Things change, and we’re in the mid­dle of it

The Hamilton Spectator - - OPINION -

This ed­i­to­rial ap­peared in the St. John’s Tele­gram:

The speed of news hasn’t changed — any re­porter can tell you that. When you are cov­er­ing a live event, es­pe­cially a fire or a crime, things can be pretty dy­namic, and the story can change in a hurry. Even the things you’re sure you have prop­erly sourced can melt away when the facts you are given are just plain wrong. But the speed with which that news can be de­liv­ered? That cer­tainly has changed. Now, re­porters can tweet the sec­ond they learn things — oth­ers can, too, tweet­ing ev­ery­thing from facts to sup­po­si­tions to ru­mours and beyond. The peo­ple who see those Twit­ter and other so­cial me­dia post­ings can make quick de­ci­sions about what they are read­ing — but one thing that ev­ery­one should be re­mem­ber­ing is that, if the me­dia is the first draft of his­tory, news-by-tweet is not even a draft.

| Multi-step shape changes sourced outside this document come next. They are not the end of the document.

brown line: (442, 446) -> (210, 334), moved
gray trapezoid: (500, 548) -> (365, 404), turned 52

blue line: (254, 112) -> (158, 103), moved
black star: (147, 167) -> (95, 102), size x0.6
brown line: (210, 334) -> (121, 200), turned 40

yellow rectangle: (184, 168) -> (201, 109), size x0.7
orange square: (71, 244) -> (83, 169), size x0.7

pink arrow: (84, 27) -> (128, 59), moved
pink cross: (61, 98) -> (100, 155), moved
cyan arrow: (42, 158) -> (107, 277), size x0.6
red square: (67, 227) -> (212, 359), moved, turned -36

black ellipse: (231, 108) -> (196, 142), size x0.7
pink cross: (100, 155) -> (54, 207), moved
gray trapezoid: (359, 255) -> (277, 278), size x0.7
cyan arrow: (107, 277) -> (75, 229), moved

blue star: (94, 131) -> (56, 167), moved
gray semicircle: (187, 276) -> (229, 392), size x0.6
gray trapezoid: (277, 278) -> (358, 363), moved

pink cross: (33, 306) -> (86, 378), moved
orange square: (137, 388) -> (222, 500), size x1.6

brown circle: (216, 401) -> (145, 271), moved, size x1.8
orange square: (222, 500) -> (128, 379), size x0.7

It’s hardly even the first at­tempt at leg­i­ble notes. And, as we re­ceive it, we have to be think­ing about that.

On Mon­day morning, fol­low­ing a hor­rific at­tack on the mosque in Que­bec City, for ex­am­ple, po­lice said quite clearly that “at­tack­ers” wanted to sow fear, and said they had two peo­ple in cus­tody. In fact, through­out the first news con­fer­ence by po­lice, the at­tack­ers were al­ways iden­ti­fied in plu­ral.

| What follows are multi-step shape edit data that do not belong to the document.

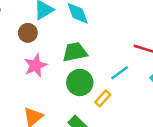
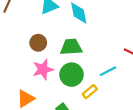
brown circle: (28, 33) -> (38, 43), moved
pink star: (36, 66) -> (43, 69), moved

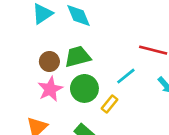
brown circle: (38, 43) -> (49, 61), moved

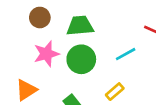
brown circle: (49, 61) -> (40, 18), moved
yellow rectangle: (110, 104) -> (115, 92), moved

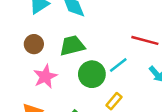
green circle: (81, 59) -> (92, 74), moved

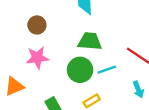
green trapezoid: (72, 46) -> (90, 41), moved

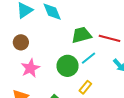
green trapezoid: (90, 41) -> (82, 35), moved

The names of those two de­tainees leaked out, and they were quickly posted on­line by a va­ri­ety of me­dia sites and through­out Twit­ter. But there was a prob­lem with that. Later, the po­lice clar­i­fied that they had only one sus­pect in cus­tody — the other man in cus­tody was a wit­ness, and was re­leased Mon­day af­ter­noon.

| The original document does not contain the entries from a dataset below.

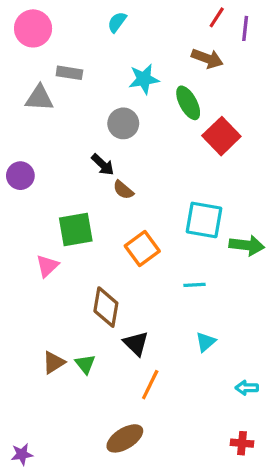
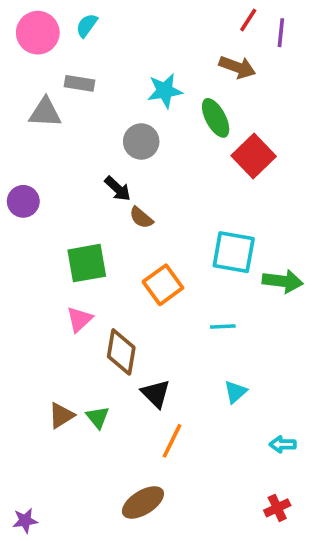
cyan semicircle: (117, 22) -> (87, 25), moved
pink triangle: (47, 266) -> (79, 319), moved
red cross: (242, 443) -> (277, 508), turned -30

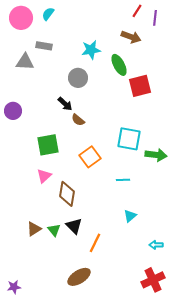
red square: (254, 156) -> (140, 86), turned 30
black triangle: (156, 394) -> (74, 226), moved
red cross: (277, 508) -> (153, 280), size x1.6

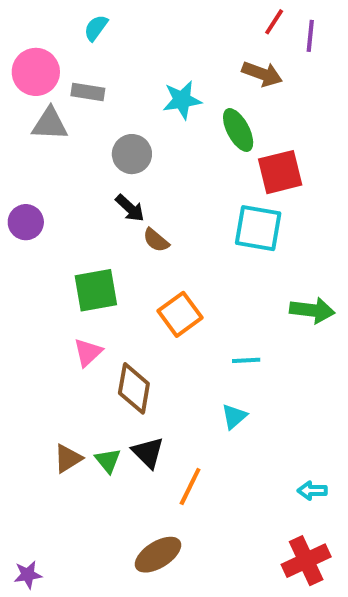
pink circle: (21, 18) -> (36, 72), moved
gray circle: (78, 78) -> (132, 154), moved
cyan square: (129, 139) -> (258, 228), moved
cyan triangle: (130, 216) -> (234, 416), moved

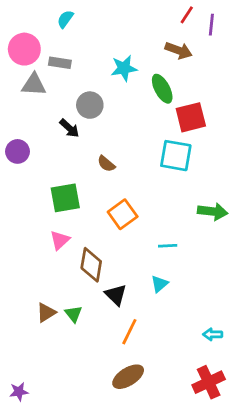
black arrow: (130, 208) -> (69, 128), moved
black triangle: (148, 452) -> (116, 295), moved
brown ellipse: (158, 555) -> (128, 377), moved

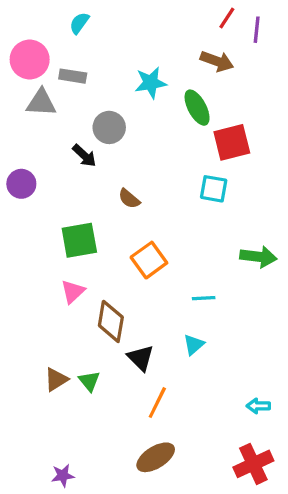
cyan square: (176, 156) -> (214, 189), size x0.7
purple star: (19, 392) -> (63, 476), moved

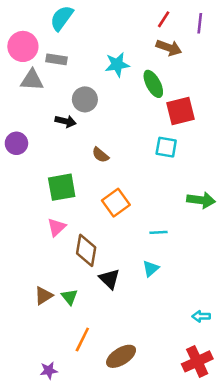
red line: (227, 18) -> (164, 19), moved
cyan semicircle: (79, 23) -> (62, 18), size x1.5
black arrow: (84, 156) -> (66, 121), turned -30
orange line: (157, 403) -> (82, 340), moved

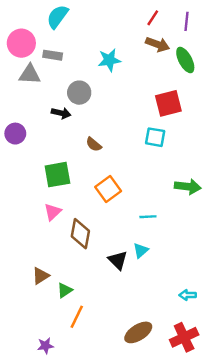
green ellipse: (153, 84) -> (185, 60), moved
black triangle: (109, 279) -> (118, 260), moved
green triangle: (69, 297) -> (65, 290), moved, turned 35
brown ellipse: (121, 356) -> (138, 332), moved

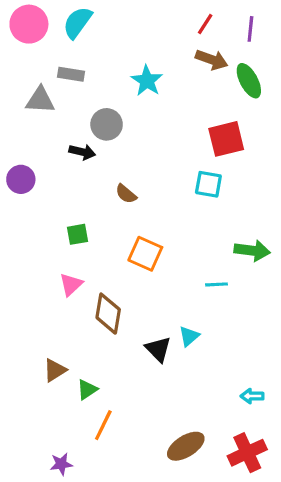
pink circle: (21, 43) -> (29, 24), moved
cyan star: (109, 60) -> (147, 81), turned -30
green square: (57, 175) -> (77, 234), size x0.6
orange square: (108, 189) -> (145, 254), turned -30
cyan line: (148, 217) -> (217, 284), moved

Things change — not only that, but the first pri­or­ity for po­lice is prop­erly ad­dress­ing crime and catch­ing and charg­ing crim­i­nals, not nec­es­sar­ily in­form­ing the me­dia of what’s changed, so re­plac­ing in­for­ma­tion that has been over­taken by new facts can take time.

Any­one who has worked in re­port­ing for a decade or more knows that, be­fore re­port­ing was an in­stan­ta­neous process, there could be many changes to a first draft be­fore a story ac­tu­ally made it to press or the air.

For read­ers, it means keep­ing an open mind. Be­cause things change, and now, you’re right in the mid­dle of it.